Dedicated exclusively to field herping.
Moderator: Scott Waters
6 posts • Page 1 of 1
We're going to be spend spring break (last week in March) in Morro Bay. We will be doing plenty of herping amid whale-watching, tide-pooling and other outdoors activities. I really want to see some salamanders, I don't have too much experience finding salamanders so I was hoping to get some advice on where and how to look for them. Any help is appreciated!
Salamanders should be relatively easy to find in March in Central CA. Moisture is the key. At that time of year, there should still be good moisture levels. Woodlands will tend to have the most sallies. Gently checking under fallen oak or pine logs/bark is a good method. Canyons or ravines with permanent or semi-permanent water sources are likely places. You will also likely see skinks, alligator lizards, ringnecks, and several other reptile species. Heading further North of Morro Bay along the coast toward Monterey County will increase your chances of seeing additional salamander species. Good luck!

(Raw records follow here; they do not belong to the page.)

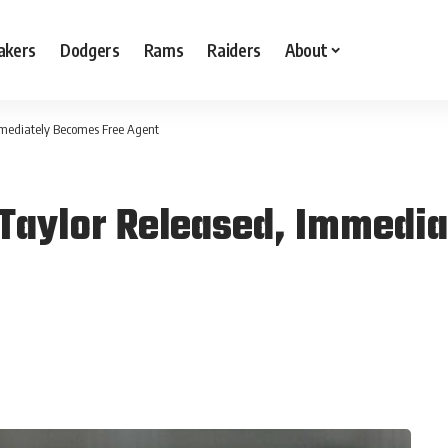
akers
Dodgers
Rams
Raiders
About
Immediately Becomes Free Agent
 Taylor Released, Immedi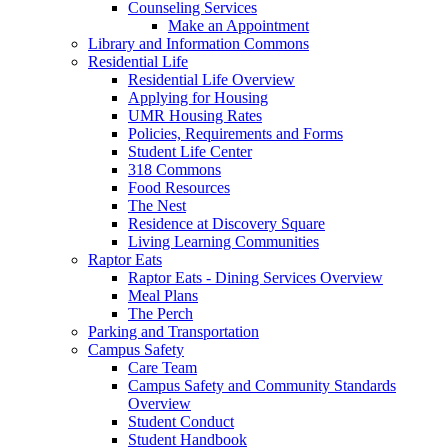
Counseling Services
Make an Appointment
Library and Information Commons
Residential Life
Residential Life Overview
Applying for Housing
UMR Housing Rates
Policies, Requirements and Forms
Student Life Center
318 Commons
Food Resources
The Nest
Residence at Discovery Square
Living Learning Communities
Raptor Eats
Raptor Eats - Dining Services Overview
Meal Plans
The Perch
Parking and Transportation
Campus Safety
Care Team
Campus Safety and Community Standards
Overview
Student Conduct
Student Handbook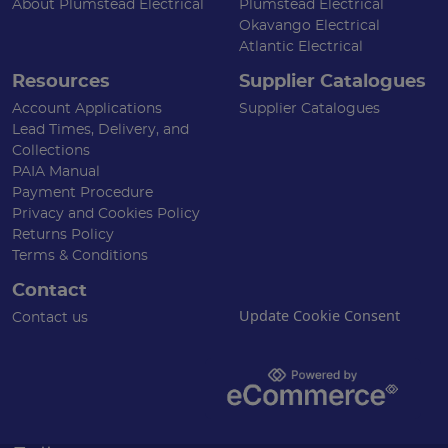
About Plumstead Electrical
Plumstead Electrical
Okavango Electrical
Atlantic Electrical
Resources
Supplier Catalogues
Account Applications
Supplier Catalogues
Lead Times, Delivery, and
Collections
PAIA Manual
Payment Procedure
Privacy and Cookies Policy
Returns Policy
Terms & Conditions
Contact
Update Cookie Consent
Contact us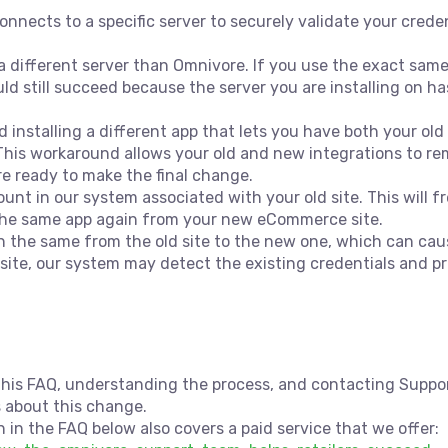
connects to a specific server to securely validate your cre
 different server than Omnivore. If you use the exact same
uld still succeed because the server you are installing on h
installing a different app that lets you have both your ol
 This workaround allows your old and new integrations to r
re ready to make the final change.
ount in our system associated with your old site. This will 
l the same app again from your new eCommerce site.
n the same from the old site to the new one, which can cause
site, our system may detect the existing credentials and pr
is FAQ, understanding the process, and contacting Support
s about this change.
 in the FAQ below also covers a paid service that we offer: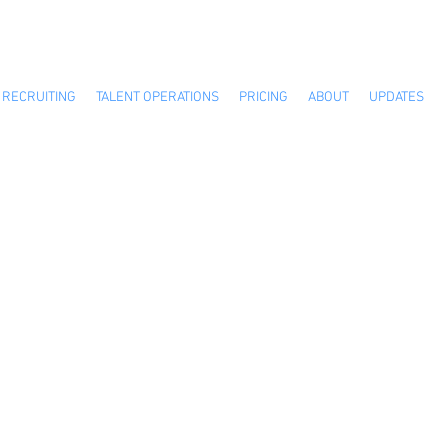
RECRUITING
TALENT OPERATIONS
PRICING
ABOUT
UPDATES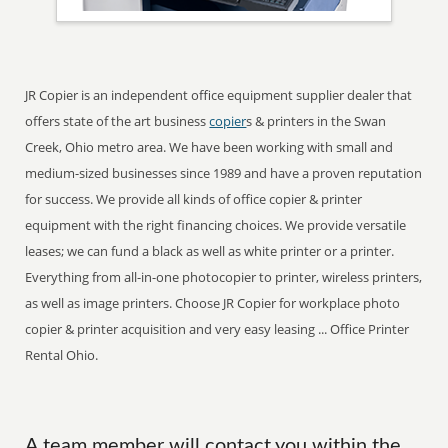
JR Copier is an independent office equipment supplier dealer that
offers state of the art business
copier
s & printers in the Swan
Creek, Ohio metro area. We have been working with small and
medium-sized businesses since 1989 and have a proven reputation
for success. We provide all kinds of office copier & printer
equipment with the right financing choices. We provide versatile
leases; we can fund a black as well as white printer or a printer.
Everything from all-in-one photocopier to printer, wireless printers,
as well as image printers. Choose JR Copier for workplace photo
copier & printer acquisition and very easy leasing ... Office Printer
Rental Ohio.
A team member will contact you within the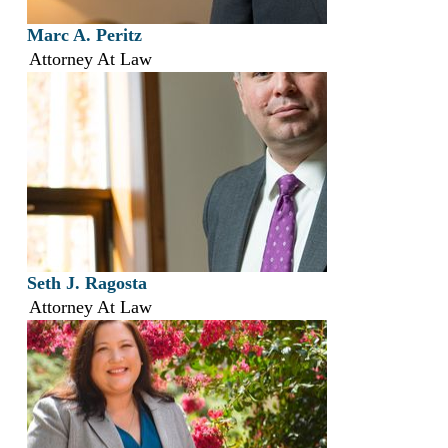
Marc A. Peritz
Attorney At Law
Seth J. Ragosta
Attorney At Law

What Field Harper said plus you can throw rock flipping into the mix. Avoid Eucalyptus groves, you will probably only get Slender Salamanders under these. In the canyons or ravines concentrate on areas with 80% canopy or less, less is better.
Brian, I better clarify that one. Some of that depends upon the species, and many need some canopy for shading, others surprisingly little, but most (at least around here) are much more prevalent when there is less than an 80% canopy. I think that probably a better way to put it would be to look for patchy sun and begin flipping there. This is all for day time herping. Night time is a different story. At night a good way to search is to wait for rain, then walk open areas with a light.
Night herping is key when searching for salamanders especially in areas like California. If you have any moisture at all at night go out and shine the forest floor, tree trunks and rock faces. Salamanders will be out foraging for food and you should be able to spot them on-the-crawl.